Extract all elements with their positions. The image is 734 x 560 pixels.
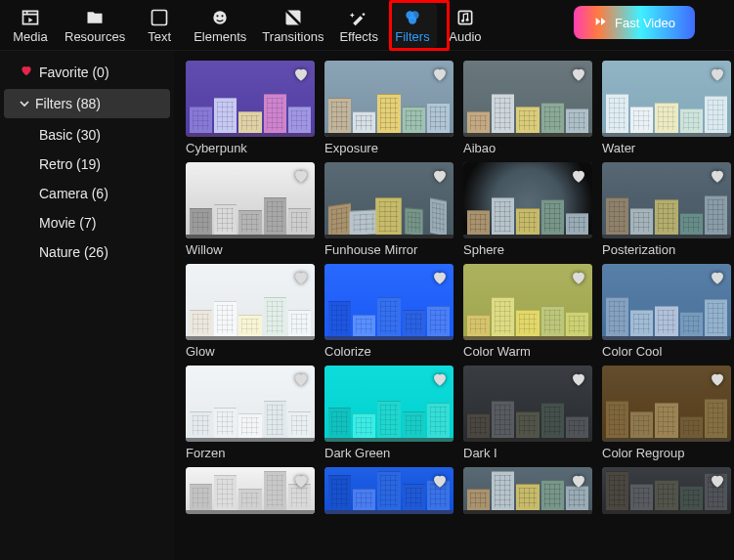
filter-thumbnail	[324, 264, 453, 340]
sidebar-item-label: Camera (6)	[39, 186, 108, 201]
favorite-heart-icon[interactable]	[569, 166, 588, 186]
filter-card[interactable]: Color Cool	[602, 264, 731, 360]
filter-card[interactable]: Forzen	[186, 366, 315, 461]
toolbar-label: Elements	[194, 29, 246, 44]
filter-card[interactable]: Dark I	[463, 366, 592, 461]
filter-card[interactable]: Glow	[186, 264, 315, 360]
filter-card[interactable]: Exposure	[324, 61, 453, 156]
fast-video-label: Fast Video	[615, 16, 675, 30]
filter-thumbnail	[602, 61, 731, 137]
filter-card[interactable]: Posterization	[602, 162, 731, 258]
filter-thumbnail	[324, 61, 453, 137]
sidebar-favorite[interactable]: Favorite (0)	[4, 57, 170, 87]
sidebar-root-label: Filters (88)	[35, 96, 101, 111]
sidebar-item-basic[interactable]: Basic (30)	[4, 120, 170, 150]
filter-card[interactable]	[186, 467, 315, 534]
sidebar-favorite-label: Favorite (0)	[39, 65, 109, 80]
favorite-heart-icon[interactable]	[291, 65, 311, 84]
filters-icon	[403, 8, 422, 27]
elements-icon	[210, 8, 230, 27]
favorite-heart-icon[interactable]	[430, 471, 450, 491]
filter-name: Water	[602, 141, 731, 156]
filter-card[interactable]: Sphere	[463, 162, 592, 258]
filter-thumbnail	[602, 264, 731, 340]
favorite-heart-icon[interactable]	[569, 65, 588, 84]
toolbar-transitions[interactable]: Transitions	[256, 4, 329, 48]
main-area: Favorite (0) Filters (88) Basic (30)Retr…	[0, 50, 734, 560]
toolbar-label: Text	[148, 29, 171, 44]
sidebar-item-label: Basic (30)	[39, 127, 101, 143]
filter-card[interactable]: Willow	[186, 162, 315, 258]
favorite-heart-icon[interactable]	[708, 65, 727, 84]
filter-card[interactable]: Color Warm	[463, 264, 592, 360]
filter-name	[186, 518, 315, 534]
filter-grid: CyberpunkExposureAibaoWaterWillowFunhous…	[186, 61, 722, 534]
filter-name: Colorize	[324, 344, 453, 360]
filter-card[interactable]: Cyberpunk	[186, 61, 315, 156]
filter-name: Cyberpunk	[186, 141, 315, 156]
sidebar-item-movie[interactable]: Movie (7)	[4, 208, 170, 237]
sidebar-item-camera[interactable]: Camera (6)	[4, 179, 170, 208]
toolbar-filters[interactable]: Filters	[388, 4, 437, 48]
filter-card[interactable]: Funhouse Mirror	[324, 162, 453, 258]
filter-thumbnail	[463, 162, 592, 238]
favorite-heart-icon[interactable]	[708, 166, 727, 186]
sidebar-item-retro[interactable]: Retro (19)	[4, 150, 170, 179]
toolbar-media[interactable]: Media	[6, 4, 55, 48]
filter-name	[463, 518, 592, 534]
transitions-icon	[283, 8, 303, 27]
filter-name: Willow	[186, 242, 315, 258]
toolbar-effects[interactable]: Effects	[333, 4, 384, 48]
filter-thumbnail	[463, 264, 592, 340]
favorite-heart-icon[interactable]	[569, 369, 588, 389]
toolbar-label: Media	[13, 29, 47, 44]
fast-video-button[interactable]: Fast Video	[574, 6, 695, 39]
filter-card[interactable]: Color Regroup	[602, 366, 731, 461]
toolbar-label: Resources	[65, 29, 125, 44]
favorite-heart-icon[interactable]	[569, 268, 588, 287]
sidebar-item-nature[interactable]: Nature (26)	[4, 237, 170, 267]
toolbar-elements[interactable]: Elements	[188, 4, 252, 48]
filter-thumbnail	[463, 61, 592, 137]
sidebar: Favorite (0) Filters (88) Basic (30)Retr…	[0, 51, 174, 560]
favorite-heart-icon[interactable]	[708, 471, 727, 491]
favorite-heart-icon[interactable]	[291, 471, 311, 491]
filter-card[interactable]: Colorize	[324, 264, 453, 360]
svg-point-10	[466, 19, 469, 22]
filter-card[interactable]: Water	[602, 61, 731, 156]
favorite-heart-icon[interactable]	[708, 369, 727, 389]
filter-card[interactable]	[324, 467, 453, 534]
toolbar-label: Filters	[395, 29, 429, 44]
filter-thumbnail	[324, 366, 453, 442]
filter-name: Color Regroup	[602, 446, 731, 461]
filter-card[interactable]: Aibao	[463, 61, 592, 156]
filter-name: Funhouse Mirror	[324, 242, 453, 258]
filter-name: Exposure	[324, 141, 453, 156]
favorite-heart-icon[interactable]	[291, 166, 311, 186]
favorite-heart-icon[interactable]	[291, 369, 311, 389]
filter-thumbnail	[463, 467, 592, 514]
favorite-heart-icon[interactable]	[708, 268, 727, 287]
favorite-heart-icon[interactable]	[430, 369, 450, 389]
toolbar-resources[interactable]: Resources	[59, 4, 131, 48]
favorite-heart-icon[interactable]	[430, 268, 450, 287]
filter-card[interactable]: Dark Green	[324, 366, 453, 461]
text-icon	[150, 8, 169, 27]
favorite-heart-icon[interactable]	[291, 268, 311, 287]
chevron-down-icon	[20, 99, 29, 108]
filter-card[interactable]	[602, 467, 731, 534]
svg-rect-8	[458, 11, 471, 23]
toolbar-label: Audio	[449, 29, 481, 44]
sidebar-root-filters[interactable]: Filters (88)	[4, 89, 170, 118]
toolbar-audio[interactable]: Audio	[441, 4, 490, 48]
toolbar-label: Effects	[339, 29, 378, 44]
toolbar-text[interactable]: Text	[135, 4, 184, 48]
filter-thumbnail	[186, 467, 315, 514]
favorite-heart-icon[interactable]	[430, 166, 450, 186]
filter-thumbnail	[602, 467, 731, 514]
favorite-heart-icon[interactable]	[430, 65, 450, 84]
filter-card[interactable]	[463, 467, 592, 534]
filter-thumbnail	[324, 467, 453, 514]
favorite-heart-icon[interactable]	[569, 471, 588, 491]
effects-icon	[349, 8, 368, 27]
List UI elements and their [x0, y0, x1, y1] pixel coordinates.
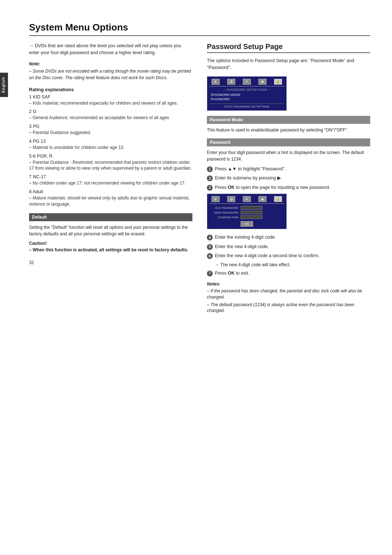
menu-mock-footer: GOTO PASSWORD SETUP PAGE [209, 104, 284, 108]
menu-mock-item-2: PASSWORD [209, 97, 284, 101]
rating-item: 3 PG – Parental Guidance suggested. [29, 124, 192, 136]
page-title: System Menu Options [29, 22, 370, 36]
step-number: 4 [207, 235, 213, 240]
notes-label: Notes: [207, 281, 370, 287]
confirm-pwd-field [241, 215, 262, 219]
rating-number: 1 KID SAF [29, 94, 192, 100]
step-text: Enter its submenu by pressing ▶. [215, 175, 370, 182]
step-number: 1 [207, 166, 213, 172]
password-input-mock: ⊞ ⏻ ⚙ ▦ 🔒 OLD PASSWORD NEW PASSWORD CONF… [207, 194, 287, 229]
page-container: English System Menu Options → DVDs that … [0, 0, 392, 555]
caution-label: Caution! [29, 241, 192, 246]
pwd-icon-1: ⊞ [212, 196, 220, 202]
rating-item: 5-6 PGR, R – Parental Guidance - Restric… [29, 154, 192, 172]
confirm-pwd-label: CONFIRM PWD [209, 216, 238, 219]
rating-item: 7 NC-17 – No children under age 17; not … [29, 174, 192, 186]
pwd-ok-button: OK [241, 221, 253, 227]
step-item: 4Enter the existing 4-digit code. [207, 234, 370, 241]
menu-mock-title: – PASSWORD SETUP PAGE – [209, 88, 284, 92]
two-column-layout: → DVDs that are rated above the level yo… [29, 42, 370, 315]
steps-list: 1Press ▲▼ to highlight "Password".2Enter… [207, 166, 370, 314]
pwd-icon-2: ⏻ [227, 196, 235, 202]
note-block: Note: – Some DVDs are not encoded with a… [29, 61, 192, 81]
step-item: 3Press OK to open the page for inputting… [207, 185, 370, 191]
step-item: 2Enter its submenu by pressing ▶. [207, 175, 370, 182]
right-column: Password Setup Page The options included… [207, 42, 370, 315]
notes-block: Notes:– If the password has been changed… [207, 281, 370, 314]
rating-list: 1 KID SAF – Kids material; recommended e… [29, 94, 192, 207]
old-pwd-field [241, 206, 262, 210]
rating-desc: – Mature materials; should be viewed onl… [29, 195, 192, 207]
rating-desc: – Material is unsuitable for children un… [29, 145, 192, 151]
intro-text: → DVDs that are rated above the level yo… [29, 42, 192, 56]
pwd-icon-3: ⚙ [243, 196, 251, 202]
password-content: Enter your four digit password when a hi… [207, 149, 370, 162]
step-number: 6 [207, 253, 213, 259]
rating-number: 8 Adult [29, 189, 192, 194]
pwd-icon-4: ▦ [258, 196, 266, 202]
old-pwd-label: OLD PASSWORD [209, 206, 238, 210]
notes-item: – If the password has been changed, the … [207, 288, 370, 300]
rating-number: 2 G [29, 109, 192, 114]
pwd-ok-row: OK [209, 221, 284, 227]
rating-item: 2 G – General Audience; recommended as a… [29, 109, 192, 121]
pwd-row-confirm: CONFIRM PWD [209, 215, 284, 219]
rating-number: 3 PG [29, 124, 192, 129]
menu-icons: ⊞ ⏻ ⚙ ▦ 🔒 [209, 79, 284, 86]
rating-desc: – Parental Guidance - Restricted; recomm… [29, 159, 192, 172]
menu-icon-5: 🔒 [274, 79, 282, 85]
password-box: Password [207, 138, 370, 146]
step-text: Enter the existing 4-digit code. [215, 234, 370, 241]
step-number: 2 [207, 175, 213, 181]
caution-text: – When this function is activated, all s… [29, 247, 192, 253]
rating-desc: – General Audience; recommended as accep… [29, 115, 192, 121]
menu-screenshot: ⊞ ⏻ ⚙ ▦ 🔒 – PASSWORD SETUP PAGE – PASSWO… [207, 76, 287, 111]
rating-number: 5-6 PGR, R [29, 154, 192, 159]
step-text: Enter the new 4-digit code. [215, 244, 370, 250]
pwd-icon-5: 🔒 [274, 196, 282, 202]
pwd-row-new: NEW PASSWORD [209, 211, 284, 214]
step-number: 3 [207, 185, 213, 191]
menu-icon-3: ⚙ [243, 79, 251, 85]
default-content: Setting the "Default" function will rese… [29, 224, 192, 237]
step-number: 5 [207, 244, 213, 250]
menu-icon-4: ▦ [258, 79, 266, 85]
rating-desc: – Kids material; recommended especially … [29, 100, 192, 106]
pwd-row-old: OLD PASSWORD [209, 206, 284, 210]
right-intro: The options included in Password Setup p… [207, 57, 370, 71]
rating-number: 4 PG 13 [29, 139, 192, 144]
note-label: Note: [29, 61, 192, 66]
new-pwd-label: NEW PASSWORD [209, 211, 238, 214]
default-section-box: Default [29, 213, 192, 221]
rating-item: 1 KID SAF – Kids material; recommended e… [29, 94, 192, 106]
page-number: 32 [29, 260, 192, 265]
menu-icon-2: ⏻ [227, 79, 235, 85]
rating-heading: Rating explanations [29, 87, 192, 92]
password-mode-content: This feature is used to enable/disable p… [207, 127, 370, 133]
step-item: 1Press ▲▼ to highlight "Password". [207, 166, 370, 173]
step-number: 7 [207, 271, 213, 276]
rating-desc: – No children under age 17; not recommen… [29, 180, 192, 186]
step-text: Press OK to exit. [215, 270, 370, 277]
left-column: → DVDs that are rated above the level yo… [29, 42, 192, 315]
rating-desc: – Parental Guidance suggested. [29, 130, 192, 136]
rating-item: 8 Adult – Mature materials; should be vi… [29, 189, 192, 207]
step-item: 5Enter the new 4-digit code. [207, 244, 370, 250]
step-item: 7Press OK to exit. [207, 270, 370, 277]
language-tab: English [0, 73, 8, 97]
rating-number: 7 NC-17 [29, 174, 192, 179]
step-text: Press ▲▼ to highlight "Password". [215, 166, 370, 173]
step-text: Enter the new 4-digit code a second time… [215, 253, 370, 259]
step-text: Press OK to open the page for inputting … [215, 185, 370, 191]
rating-item: 4 PG 13 – Material is unsuitable for chi… [29, 139, 192, 151]
pwd-mock-icons: ⊞ ⏻ ⚙ ▦ 🔒 [209, 196, 284, 204]
password-setup-title: Password Setup Page [207, 42, 370, 53]
password-mode-box: Password Mode [207, 116, 370, 124]
step-item: 6Enter the new 4-digit code a second tim… [207, 253, 370, 259]
menu-mock-item-1: PASSWORD MODE [209, 93, 284, 97]
notes-item: – The default password (1234) is always … [207, 302, 370, 314]
menu-icon-1: ⊞ [212, 79, 220, 85]
new-pwd-field [241, 211, 262, 214]
arrow-note: → The new 4-digit code will take effect. [215, 262, 370, 267]
note-text: – Some DVDs are not encoded with a ratin… [29, 68, 192, 81]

********

* **EXERCISE OBJECTIVE**: For every line of the records that has the word "suggested" in it, make a copy.

* **WORKED SOLUTION**:
rating-item: 3 PG – Parental Guidance suggested. [29, 124, 192, 136]
rating-desc: – Parental Guidance suggested. [29, 130, 192, 136]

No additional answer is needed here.